Using AWS Dynamo DB Streams with AWS Lambda
All opinions are my own and not those of my employer
Introduction:
This post is focused on using DynamoDb Streams as a notification mechanism to invoke AWS Lambda.
Some common use-cases for using DynamoDb Streams include:
- Triggering an event when a certain type of update occurs to the database
- Notifying another service upon a certain type of event in the database
- Updating an audit trail upon a specific type of event in the database
DDB Streams are a mechanism designed to capture all of the above use-cases and more. From the AWS Docs:
A DynamoDb stream is an ordered flow of information about changes to items in a DynamoDb table. When you enable a stream on a table, DynamoDb captures information about every modification to data items in the table.
DynamoDb Stream + Lambda Components
When setting up an AWS lambda function to consume DynamoDb Stream events there are 4 primary components that come to mind. I have linked to the CloudFormation documentation for each of the resources. We have:
DynamoDb Table: The table that we are listening to for updates or changes.
DynamoDb Stream: Think of this as the event bus that notifications travel along when an event is detected against the DynamoDb Table.
Lambda Event Source Mapping: This is the component that tells the Lambda Function what event source to monitor and consume from. Without this association the Lambda Function will never be invoked by the events flowing on the DynamoDb Stream.
Lambda Function: This is the function that will be invoked whenever a new event is detected on the DynamoDb Stream. This is the compute resource that allows us to insert custom logic when invoked.
To be clear, the flow of data is ->DynamoDbTable -> DynamoDbStream -> LambdaFunction
Exception Handling
AWS Lambda has default exception/retry behavior configured when consuming from different queue/stream/notification systems. You can become more familiar with Lambda’s general retry strategy via the Lambda error handling documentation. Lambda extends that same strategy for retries to DynamoDb Streams.
Checkout the official AWS docs for error handling in AWS Lambda with DynamoDb, my summary is below.
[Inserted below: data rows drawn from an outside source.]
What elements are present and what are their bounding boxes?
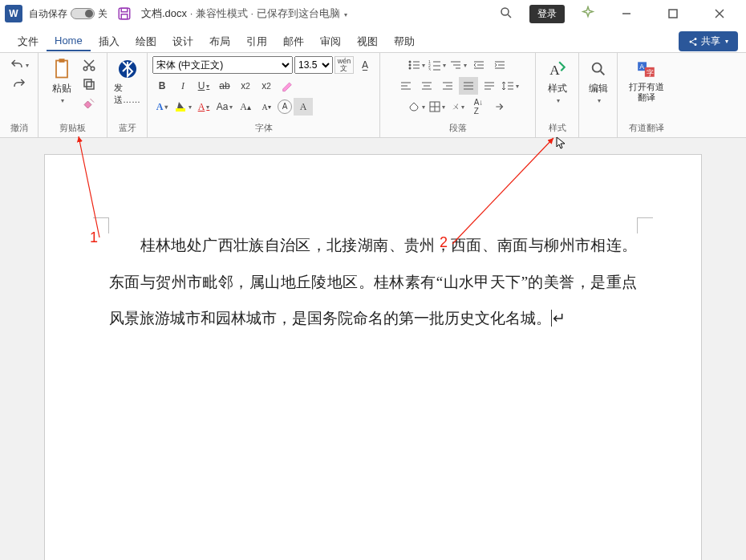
svg-point-60: [592, 63, 601, 72]
highlight-button[interactable]: ▾: [173, 98, 193, 116]
svg-text:A: A: [549, 63, 560, 78]
tab-references[interactable]: 引用: [238, 31, 275, 52]
body-paragraph[interactable]: 桂林地处广西壮族自治区，北接湖南、贵州，西面、南面与柳州市相连。东面与贺州市毗邻…: [109, 227, 637, 337]
tab-home[interactable]: Home: [47, 31, 91, 51]
distributed-button[interactable]: [480, 77, 499, 95]
borders-button[interactable]: ▾: [428, 98, 447, 116]
cut-button[interactable]: [79, 56, 99, 74]
tab-insert[interactable]: 插入: [91, 31, 128, 52]
svg-line-4: [508, 14, 511, 18]
clear-formatting-button[interactable]: [278, 77, 297, 95]
save-icon[interactable]: [117, 6, 132, 21]
bold-button[interactable]: B: [152, 77, 172, 95]
character-border-button[interactable]: A̲: [355, 56, 375, 74]
sort-button[interactable]: A↓Z: [469, 98, 489, 116]
edit-button[interactable]: 编辑 ▾: [584, 56, 613, 106]
font-name-select[interactable]: 宋体 (中文正文): [152, 56, 293, 74]
login-button[interactable]: 登录: [529, 5, 565, 23]
line-spacing-button[interactable]: ▾: [501, 77, 520, 95]
font-color-button[interactable]: A▾: [194, 98, 213, 116]
grow-font-button[interactable]: A▴: [236, 98, 255, 116]
translate-icon: A字: [635, 58, 658, 80]
document-title[interactable]: 文档.docx · 兼容性模式 · 已保存到这台电脑 ▾: [141, 6, 347, 21]
svg-rect-13: [87, 82, 94, 89]
minimize-button[interactable]: [611, 2, 642, 25]
enclose-characters-button[interactable]: A: [278, 99, 292, 114]
close-button[interactable]: [704, 2, 735, 25]
sparkle-icon[interactable]: [581, 6, 595, 22]
page[interactable]: 桂林地处广西壮族自治区，北接湖南、贵州，西面、南面与柳州市相连。东面与贺州市毗邻…: [44, 154, 702, 560]
paste-icon: [51, 58, 73, 80]
paste-button[interactable]: 粘贴 ▾: [47, 56, 76, 106]
maximize-button[interactable]: [658, 2, 688, 25]
group-label-paragraph: 段落: [385, 120, 530, 137]
group-label-undo: 撤消: [5, 120, 33, 137]
multilevel-list-button[interactable]: ▾: [448, 56, 468, 74]
superscript-button[interactable]: x2: [257, 77, 276, 95]
svg-rect-1: [121, 8, 128, 12]
search-icon[interactable]: [499, 6, 513, 22]
shading-button[interactable]: ▾: [407, 98, 426, 116]
svg-point-17: [408, 61, 411, 63]
align-center-button[interactable]: [417, 77, 436, 95]
increase-indent-button[interactable]: [490, 56, 509, 74]
copy-button[interactable]: [79, 75, 99, 93]
svg-rect-9: [56, 61, 67, 78]
undo-button[interactable]: ▾: [10, 56, 29, 74]
svg-text:A: A: [639, 63, 644, 71]
bluetooth-send-button[interactable]: 发送……: [111, 56, 144, 108]
tab-view[interactable]: 视图: [349, 31, 386, 52]
undo-group: ▾ 撤消: [0, 53, 39, 137]
chevron-down-icon: ▾: [61, 97, 64, 104]
character-shading-button[interactable]: A: [294, 98, 313, 116]
svg-point-21: [408, 67, 411, 70]
redo-button[interactable]: [10, 75, 29, 93]
tab-layout[interactable]: 布局: [201, 31, 238, 52]
tab-file[interactable]: 文件: [10, 31, 47, 52]
share-button[interactable]: 共享 ▾: [679, 31, 738, 51]
tab-review[interactable]: 审阅: [312, 31, 349, 52]
chevron-down-icon[interactable]: ▾: [344, 11, 347, 18]
document-area[interactable]: 桂林地处广西壮族自治区，北接湖南、贵州，西面、南面与柳州市相连。东面与贺州市毗邻…: [0, 138, 746, 560]
show-marks-button[interactable]: [490, 98, 509, 116]
tab-help[interactable]: 帮助: [386, 31, 423, 52]
search-icon: [587, 58, 610, 80]
subscript-button[interactable]: x2: [236, 77, 255, 95]
align-right-button[interactable]: [438, 77, 457, 95]
autosave-state: 关: [98, 7, 107, 21]
font-size-select[interactable]: 13.5: [294, 56, 333, 74]
tab-mail[interactable]: 邮件: [275, 31, 312, 52]
autosave-toggle[interactable]: 自动保存 关: [29, 7, 107, 21]
phonetic-guide-button[interactable]: wén文: [334, 56, 354, 74]
underline-button[interactable]: U▾: [194, 77, 213, 95]
decrease-indent-button[interactable]: [469, 56, 489, 74]
italic-button[interactable]: I: [173, 77, 193, 95]
chevron-down-icon: ▾: [557, 97, 560, 104]
bluetooth-group: 发送…… 蓝牙: [107, 53, 148, 137]
strikethrough-button[interactable]: ab: [215, 77, 234, 95]
change-case-button[interactable]: Aa▾: [215, 98, 234, 116]
tab-design[interactable]: 设计: [164, 31, 201, 52]
ribbon: ▾ 撤消 粘贴 ▾ 剪贴板 发送…… 蓝牙: [0, 53, 746, 138]
font-group: 宋体 (中文正文) 13.5 wén文 A̲ B I U▾ ab x2 x2 A…: [148, 53, 380, 137]
autosave-label: 自动保存: [29, 7, 67, 21]
bullets-button[interactable]: ▾: [407, 56, 426, 74]
youdao-open-button[interactable]: A字 打开有道翻译: [622, 56, 671, 104]
svg-line-61: [600, 71, 604, 75]
format-painter-button[interactable]: [79, 95, 99, 112]
group-label-font: 字体: [152, 120, 375, 137]
tab-draw[interactable]: 绘图: [128, 31, 164, 52]
align-left-button[interactable]: [396, 77, 416, 95]
svg-rect-2: [121, 14, 128, 19]
styles-group: A 样式 ▾ 样式: [536, 53, 579, 137]
asian-layout-button[interactable]: ㄨ▾: [448, 98, 468, 116]
mouse-cursor-icon: [556, 136, 569, 149]
toggle-switch-icon[interactable]: [71, 8, 95, 19]
styles-button[interactable]: A 样式 ▾: [543, 56, 572, 106]
justify-button[interactable]: [459, 77, 478, 95]
numbering-button[interactable]: 123▾: [428, 56, 447, 74]
text-effects-button[interactable]: A▾: [152, 98, 172, 116]
group-label-clipboard: 剪贴板: [43, 120, 102, 137]
shrink-font-button[interactable]: A▾: [257, 98, 276, 116]
chevron-down-icon: ▾: [725, 38, 728, 45]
There are two primary components that can be adjusted to increase/decrease the aggressiveness of retries when it comes to Lambda and DynamoDb Streams. From the AWS documentation when describing DynamoDb + Lambda exception handling:
… Lambda retries until the records expire or exceed the maximum age that you configure on the event source mapping.
Therefore, we can increase our maximum number of retries, or increase the maximum age of the record. These changes will take place on our Lambda Event Source Mapping, described above in the Components section. See MaximumRetryAttempts and MaximumRecordAgeInSeconds
Beware an over-aggressive retry strategy. If your service has a single record that cannot be processed, and your MaximumRecordAgeInSeconds is too large, you can block consumption of events on that shard of your DynamoDb Stream for days. This leaves your service highly susceptible to poison-pill scenarios (although that would entail a poison pill being written to your Db, which wouldn’t be great).
Configure a failed-event destination. In the case of an event being unprocessable by Lambda, you can configure a failed-event destination. Common mechanisms in this case are SNS Topics or SQS Queues (frequently called Dead Letter Queues). In this case you can dive deeper into the record that was unprocessable and hopefully root cause the issue that occurred in your Lambda function.